As of December 31, 2025, the Company determined that the assets and liabilities of the eDOCS business met the criteria for held for sale classification and the respective assets and liabilities have been reclassified to Assets held for sale and Liabilities held for sale reported in our Condensed Consolidated Balance Sheets. The Company has determined that the eDOCS business does not constitute as a component, as its operations and cash flows cannot be clearly distinguished from the rest of the Company’s operations and cash flows due to significant shared costs, therefore, the transaction does not meet the discontinued operations criteria, and the results of operations from the eDOCS business are presented within Income from operations in our Condensed Consolidated Statements of Income. The sale proceeds less costs to sell exceeded the carrying value of the net assets for the eDOCS business. The carrying value is subject to change based on developments leading up to the closing date.

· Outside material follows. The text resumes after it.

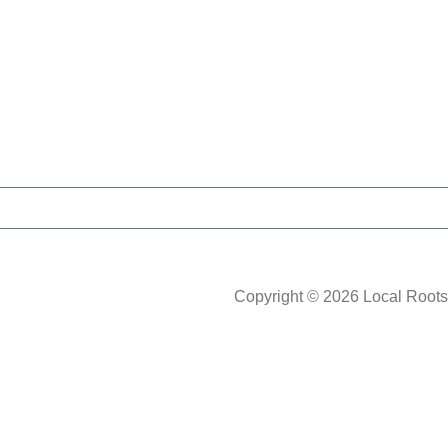
Copyright © 2026 Local Roots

The following are classified as held for sale in the Condensed Consolidated Balance Sheets, which are related to the divestiture of our eDOCS business. The following balances incorporate the use of management estimates and are subject to the changes based on developments leading up to the closing date of the transaction.
As of December 31, 2025
Assets held for sale
Accounts receivable trade, net of allowance for credit losses$1,653 
Prepaid expenses and other current assets21 
Goodwill92,190 
Long-term deferred tax assets
17,735 
Total Assets held for sale$111,599 
Liabilities held for sale
Accounts payable and accrued liabilities$849 
Deferred revenues11,838 
Pension liability, net105 
Long-term deferred revenues227 
Total Liabilities held for sale
$13,019 
Beginning in Fiscal 2026, the Company presents deferred tax assets and liabilities associated with transactions structured as share sales within Assets held for sale or Liabilities held for sale.
Divestiture of AMC Business
On May 1, 2024, the Company completed the AMC Divestiture. In connection with the AMC Divestiture, the Company entered into a transition services agreement (TSA) with Rocket Software, for which transition service costs were reimbursable by Rocket Software. For the three and six months ended December 31, 2024, the Company billed Rocket Software $12.7 million and $27.2 million, respectively, under the TSA. All transition services pursuant to the TSA were completed as of June 30, 2025.